Gallup Poll, January 14-16, 2011
64% oppose spending cuts to Social Security.
Pulse Opinion Research for The Hill Poll – Social Security, February 9, 2011
48% oppose raising the Social Security age for people born after 1960.
67% believe Social Security taxes should be paid on all or most worker income
Lake Research Partners, October 31 to November 2, 2010
82% oppose cutting Social Security benefits in order to reduce the debt.
67% oppose cutting Social Security to make the program more solvent in the long term.
63% oppose reducing Social Security benefits for people earning more than $60,000 or more when they retire.
69% oppose raising the Social Security retirement age to 69.
66% support enacting Social Security taxes on wages about $106,800 (the Pay Roll Tax Cap) to make the program more solvent.
The Wall Street Journal/NBC News Poll, February 24-28, 2011
49% believe it will not be necessary to cut spending on Social Security to reduce the national deficit. (22% said Yes and 27% had no opinion).
77% believe cutting Social Security to help reduce the budget deficit is mostly or totally unacceptable.

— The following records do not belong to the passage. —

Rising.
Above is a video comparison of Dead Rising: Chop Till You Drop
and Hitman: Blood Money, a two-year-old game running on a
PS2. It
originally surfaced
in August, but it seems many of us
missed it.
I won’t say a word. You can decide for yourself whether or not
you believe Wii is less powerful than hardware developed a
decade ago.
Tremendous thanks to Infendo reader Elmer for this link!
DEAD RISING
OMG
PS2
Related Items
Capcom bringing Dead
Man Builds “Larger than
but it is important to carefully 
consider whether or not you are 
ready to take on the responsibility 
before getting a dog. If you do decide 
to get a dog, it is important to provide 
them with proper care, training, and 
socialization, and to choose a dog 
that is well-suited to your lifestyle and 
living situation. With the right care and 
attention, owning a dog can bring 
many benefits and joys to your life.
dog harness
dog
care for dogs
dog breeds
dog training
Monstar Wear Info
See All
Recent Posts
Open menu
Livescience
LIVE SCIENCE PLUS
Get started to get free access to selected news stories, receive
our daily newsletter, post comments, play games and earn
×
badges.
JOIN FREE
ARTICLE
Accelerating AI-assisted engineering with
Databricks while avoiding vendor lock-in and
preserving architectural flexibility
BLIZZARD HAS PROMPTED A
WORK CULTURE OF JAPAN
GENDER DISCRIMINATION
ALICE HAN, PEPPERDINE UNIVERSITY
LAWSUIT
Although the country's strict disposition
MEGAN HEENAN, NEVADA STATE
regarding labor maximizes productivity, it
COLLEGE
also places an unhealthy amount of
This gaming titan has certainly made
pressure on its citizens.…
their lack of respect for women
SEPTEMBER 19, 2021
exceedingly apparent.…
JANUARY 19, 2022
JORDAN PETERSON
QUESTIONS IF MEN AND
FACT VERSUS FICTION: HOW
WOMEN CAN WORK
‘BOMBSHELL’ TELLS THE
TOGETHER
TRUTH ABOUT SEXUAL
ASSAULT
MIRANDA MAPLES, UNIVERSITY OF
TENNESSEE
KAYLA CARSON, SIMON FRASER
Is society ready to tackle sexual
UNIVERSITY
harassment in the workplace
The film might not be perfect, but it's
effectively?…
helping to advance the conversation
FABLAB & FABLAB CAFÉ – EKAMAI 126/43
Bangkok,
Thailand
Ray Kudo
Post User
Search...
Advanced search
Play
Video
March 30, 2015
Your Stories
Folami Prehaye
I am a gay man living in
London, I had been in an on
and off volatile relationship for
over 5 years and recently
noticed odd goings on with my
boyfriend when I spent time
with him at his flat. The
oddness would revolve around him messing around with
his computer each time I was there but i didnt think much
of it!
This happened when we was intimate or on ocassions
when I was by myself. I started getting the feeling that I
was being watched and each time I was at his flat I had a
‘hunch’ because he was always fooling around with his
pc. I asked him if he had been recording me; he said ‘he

Bloomberg News Poll, March 4-7, 2011
54% oppose raising the age of eligibility for Social Security to 69.
NBC News/Wall Street Journal, April 28, 2011
58% want tax increases on the wealthy as part of a deficit solution vs 36%.
Pew Research Poll, June 15-19
60% say Keep Social Security and Medicare benefits as they are vs 32% say change them to reduce deficits.
Associated Press-GfK Poll, March 5-9, 2011
54% believe it is possible to balance the budget without cutting spending on Social Security
So, to quote Frank Sharry the author of this weekend’s WaPo piece on the success building the immigration movement:
We even came up with a new rallying cry: “It’s time to go all LGBT on their a–.” I used it around the office and in meetings with colleagues. I meant, quite simply, that it was time to be confrontational.
Regarding Social Security, it’s way past time.